Spelt Focaccia with Sundried Tomatoes.


This week’s rewind features a bread recipe. I was going to link this page to the original blog post, from 2015. Instead, I’ve decided to save you a click and have copied it across. If you want to go to my baking site, the link is HERE

You can find a lot of other recipes on that site, not just bread but biscuits, scones and even onion rings, all taken from the time I was running an Organic bakery in Brixham.


Here’s the post.

I like a piece of focaccia with any Italian food, it mops up the sauce and tastes good on its own. Mine is made with Spelt Flour and lots of Olive Oil. It has a secret ingredient for extra crunch.


The Recipe.

Makes four loaves, you can scale the quantities to make two, or make four and freeze them for later.


1000g Spelt Flour (I used half White and Half Wholemeal Spelt)

700g Warm water

100g Olive Oil

20g Instant Yeast

20g Salt

40g Coarse Semolina.

200g Sun-dried Tomatoes, Sulphite Free of course, chopped up small.

Extra Olive Oil, to coat your baking trays

Method.


Make a normal dough, adding the chopped tomatoes along with everything else. It will be a wetter dough than you might be used to, don’t worry about that. Keep it moving and it will be fine. After kneading for around ten minutes by hand, or four in a mixer on slow speed, leave the dough in a warm place to prove for around an hour and a half, or an hour if you have a proving oven.

Top Tip.

If you don’t have a proving oven, here’s how you can use your ordinary oven as one.

Place a pan of boiling water on the base of your oven.

Place the container of dough in the oven, uncovered. NO PLASTIC CONTAINERS.

Turn the oven to MAX for ONE MINUTE ONLY, then turn if OFF and leave it for an hour.

Back to the recipe,

After the first rise, cut the dough into four equal portions and stretch it into shape in heavily oiled trays.
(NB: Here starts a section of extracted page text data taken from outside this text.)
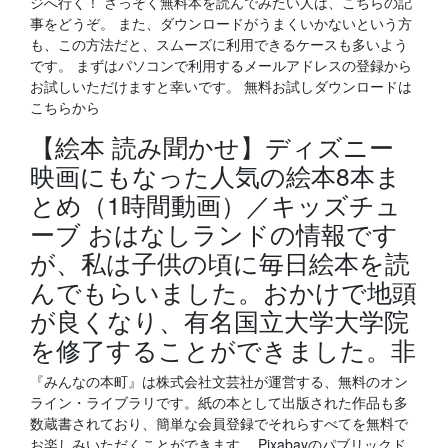
ジへ行く！ さっそく無料本を読んでみたい人は、こちらの記
事をどうぞ。 また、ダウンロードがうまくいかないという方
も、この方法だと、スムーズに利用できるケースも多いよう
です。 まずはパソコンで利用するメールアドレスの登録から
お試しいただけますと幸いです。 無料お試しダウンロードは
こちらから
【絵本 読み聞かせ】ディズニー
映画にもなった人気の絵本8本ま
とめ（1時間動画）／キッズチュ
ーブ おはなしランドの情報です
が、私は子供の頃に毎日絵本を読
んでもらいました。おかけで地頭
が良くなり、有名国立大学大学院
を修了することができました。非
『みんなの本町』は株式会社文芸社が運営する、無料のオン
ライン・ライブラリです。紙の本として出版された作品も多
数蔵書されており、簡単な会員登録でそれらすべてを無料で
お楽しみいただくことができます。 Pixabayのパブリックド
Leave the dough to rise again for 40 minutes while your oven heats up (don’t forget to take the water out if you were using the oven to prove). Bake at 220°C for 15-20 minutes, for an internal temperature of 96°C.


I hope you enjoy the Focaccia, look out for more recipes every week, as well as my thoughts on writing on Monday and the Indie Showcase on Thursday.